[[ SOURCE DATA open ]]
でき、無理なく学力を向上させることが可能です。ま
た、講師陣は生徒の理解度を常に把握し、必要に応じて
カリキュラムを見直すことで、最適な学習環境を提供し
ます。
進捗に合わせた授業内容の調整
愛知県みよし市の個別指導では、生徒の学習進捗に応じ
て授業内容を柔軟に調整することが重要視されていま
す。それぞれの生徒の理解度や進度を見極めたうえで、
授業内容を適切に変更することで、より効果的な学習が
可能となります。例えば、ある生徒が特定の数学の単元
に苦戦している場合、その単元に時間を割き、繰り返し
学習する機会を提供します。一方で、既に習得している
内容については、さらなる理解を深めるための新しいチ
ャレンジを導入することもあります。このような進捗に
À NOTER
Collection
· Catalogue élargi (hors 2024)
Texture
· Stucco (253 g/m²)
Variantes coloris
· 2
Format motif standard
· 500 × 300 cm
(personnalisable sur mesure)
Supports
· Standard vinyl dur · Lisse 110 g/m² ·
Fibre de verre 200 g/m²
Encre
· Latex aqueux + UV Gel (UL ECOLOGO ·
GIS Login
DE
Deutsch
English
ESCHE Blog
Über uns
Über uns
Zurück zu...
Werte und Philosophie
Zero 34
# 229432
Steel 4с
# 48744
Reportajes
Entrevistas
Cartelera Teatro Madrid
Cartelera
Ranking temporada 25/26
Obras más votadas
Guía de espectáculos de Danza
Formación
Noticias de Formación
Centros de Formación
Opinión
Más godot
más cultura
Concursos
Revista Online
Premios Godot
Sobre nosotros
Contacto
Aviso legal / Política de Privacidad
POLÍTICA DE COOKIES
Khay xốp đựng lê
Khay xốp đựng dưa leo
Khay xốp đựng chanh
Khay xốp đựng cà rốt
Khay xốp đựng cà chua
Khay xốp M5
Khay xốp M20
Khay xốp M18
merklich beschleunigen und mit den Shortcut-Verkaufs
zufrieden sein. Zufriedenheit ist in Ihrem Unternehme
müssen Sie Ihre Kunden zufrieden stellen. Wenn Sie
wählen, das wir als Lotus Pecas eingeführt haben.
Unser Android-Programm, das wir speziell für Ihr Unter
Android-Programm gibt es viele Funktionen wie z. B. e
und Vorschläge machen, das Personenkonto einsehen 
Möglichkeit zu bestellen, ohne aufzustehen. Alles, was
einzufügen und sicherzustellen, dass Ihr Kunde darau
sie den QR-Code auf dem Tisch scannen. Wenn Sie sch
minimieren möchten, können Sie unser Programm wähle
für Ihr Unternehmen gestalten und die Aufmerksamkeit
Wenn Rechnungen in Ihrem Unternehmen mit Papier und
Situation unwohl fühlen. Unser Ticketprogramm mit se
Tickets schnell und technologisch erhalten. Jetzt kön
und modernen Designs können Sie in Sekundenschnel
[[ SOURCE DATA closed ]]
▸ **TASK DIRECTIONS**
Search the records for the word "zufrieden". Copy every line that has it.

▸ **WRITTEN SOLUTION**
zufrieden sein. Zufriedenheit ist in Ihrem Unternehme
müssen Sie Ihre Kunden zufrieden stellen. Wenn Sie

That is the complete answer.